Isidor Wilhelm Seiss (23 December 1840 – 25 September 1905) was a German composer, conductor, pianist, piano pedagogue and philanthropist. His surname also appears as Seiß, and his first name also appears as Isidore.

==Biography==
Isidor Wilhelm Seiss was born in Dresden in 1840. His first musical studies were under Friedrich Wieck (piano) and Julius Otto (theory), before going to Moritz Hauptmann in Leipzig from 1858 to 1860. He did some performing in Germany and Belgium, then became a piano teacher at the Cologne Conservatory in 1871, where he had a long career. He conducted the Cologne Musical Society.
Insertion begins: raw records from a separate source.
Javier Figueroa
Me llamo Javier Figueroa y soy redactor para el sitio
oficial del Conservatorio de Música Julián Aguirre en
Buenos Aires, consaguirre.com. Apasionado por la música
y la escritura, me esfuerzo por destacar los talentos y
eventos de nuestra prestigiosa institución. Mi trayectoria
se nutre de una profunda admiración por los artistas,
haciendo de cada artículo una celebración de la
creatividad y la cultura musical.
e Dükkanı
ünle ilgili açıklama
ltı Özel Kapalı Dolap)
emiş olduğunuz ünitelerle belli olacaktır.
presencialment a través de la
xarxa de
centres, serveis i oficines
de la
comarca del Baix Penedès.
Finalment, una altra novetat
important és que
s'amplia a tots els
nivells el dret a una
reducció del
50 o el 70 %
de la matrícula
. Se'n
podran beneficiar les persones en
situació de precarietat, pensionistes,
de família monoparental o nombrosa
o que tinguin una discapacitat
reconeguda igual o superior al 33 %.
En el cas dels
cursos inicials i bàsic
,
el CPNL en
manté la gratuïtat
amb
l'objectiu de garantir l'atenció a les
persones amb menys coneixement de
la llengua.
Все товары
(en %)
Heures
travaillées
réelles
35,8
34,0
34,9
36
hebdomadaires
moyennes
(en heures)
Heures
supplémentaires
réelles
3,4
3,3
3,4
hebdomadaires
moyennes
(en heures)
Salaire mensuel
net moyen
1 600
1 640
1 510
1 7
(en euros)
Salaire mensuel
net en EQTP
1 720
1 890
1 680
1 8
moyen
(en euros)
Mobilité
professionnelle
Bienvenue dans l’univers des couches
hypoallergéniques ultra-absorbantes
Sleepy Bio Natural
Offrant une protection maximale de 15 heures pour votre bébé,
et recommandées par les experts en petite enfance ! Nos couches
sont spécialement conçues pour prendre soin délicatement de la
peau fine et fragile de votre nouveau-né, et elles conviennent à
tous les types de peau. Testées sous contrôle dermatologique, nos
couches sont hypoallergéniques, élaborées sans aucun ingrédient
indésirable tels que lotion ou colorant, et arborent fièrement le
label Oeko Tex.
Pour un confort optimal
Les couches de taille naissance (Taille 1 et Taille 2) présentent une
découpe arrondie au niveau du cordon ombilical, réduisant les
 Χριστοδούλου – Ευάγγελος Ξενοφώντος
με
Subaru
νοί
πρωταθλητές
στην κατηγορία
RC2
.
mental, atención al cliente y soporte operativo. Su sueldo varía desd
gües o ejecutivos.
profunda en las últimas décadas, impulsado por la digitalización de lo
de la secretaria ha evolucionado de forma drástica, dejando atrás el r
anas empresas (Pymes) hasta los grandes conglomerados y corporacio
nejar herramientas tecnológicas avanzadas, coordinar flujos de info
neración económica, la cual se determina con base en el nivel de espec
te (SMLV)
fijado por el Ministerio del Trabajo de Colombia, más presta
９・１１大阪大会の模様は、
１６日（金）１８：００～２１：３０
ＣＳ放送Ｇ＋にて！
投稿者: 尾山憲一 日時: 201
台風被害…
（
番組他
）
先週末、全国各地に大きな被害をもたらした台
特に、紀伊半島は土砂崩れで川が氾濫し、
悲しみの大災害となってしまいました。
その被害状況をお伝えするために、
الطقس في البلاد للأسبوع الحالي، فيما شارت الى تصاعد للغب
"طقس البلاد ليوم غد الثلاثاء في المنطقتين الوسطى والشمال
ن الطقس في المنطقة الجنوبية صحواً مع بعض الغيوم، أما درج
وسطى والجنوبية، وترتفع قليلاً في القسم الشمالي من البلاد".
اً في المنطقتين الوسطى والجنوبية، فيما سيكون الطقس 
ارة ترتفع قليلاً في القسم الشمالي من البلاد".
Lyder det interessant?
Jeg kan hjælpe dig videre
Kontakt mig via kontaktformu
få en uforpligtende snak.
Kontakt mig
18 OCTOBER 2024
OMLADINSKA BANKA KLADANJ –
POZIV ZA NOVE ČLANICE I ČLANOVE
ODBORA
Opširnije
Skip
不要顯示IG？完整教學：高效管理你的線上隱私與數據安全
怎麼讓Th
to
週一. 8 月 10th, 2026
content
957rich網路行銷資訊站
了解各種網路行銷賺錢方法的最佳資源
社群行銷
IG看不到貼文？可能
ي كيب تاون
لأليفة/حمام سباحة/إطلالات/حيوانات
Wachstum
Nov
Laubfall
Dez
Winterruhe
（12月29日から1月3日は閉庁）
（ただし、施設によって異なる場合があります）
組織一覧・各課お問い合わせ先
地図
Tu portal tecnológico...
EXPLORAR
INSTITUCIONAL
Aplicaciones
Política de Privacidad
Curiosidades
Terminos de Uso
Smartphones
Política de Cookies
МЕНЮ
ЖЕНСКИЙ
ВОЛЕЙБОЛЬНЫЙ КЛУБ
His notable students included Engelbert Humperdinck, Elly Ney (for nine years before she moved on to Leschetizky and Sauer), Willem Mengelberg, Carl Lachmund, Frederick Corder, Volkmar Andreae, Maurits Leefson, Henri Weil, Karl Krill and others.

Dedications to Isidor Seiss included:
- Edvard Grieg: Book III (Op. 43) of the Lyric Pieces
- Josef Rheinberger: Toccata in C minor, Op. 115
- August Winding: Preludes in All the Keys, Op. 26.

He wrote some educational pieces for piano and other minor works. He also arranged some of Beethoven's Contredanses and German Dances for piano. He also revised Weber's Piano Concerto No. 2 in E-flat, and published editions of Mendelssohn's Capriccio brillante in B minor, and other works.

Isidor Seiss died by his own hand in Cologne in 1905, having suffered increasing blindness that had forced him to retire from his teaching position. Although aged only 64, he had outlived his entire family, and in his will he endowed the Conservatory with a pension and cash grants for the four oldest teachers. He also bequeathed over half a million marks to the city of Cologne.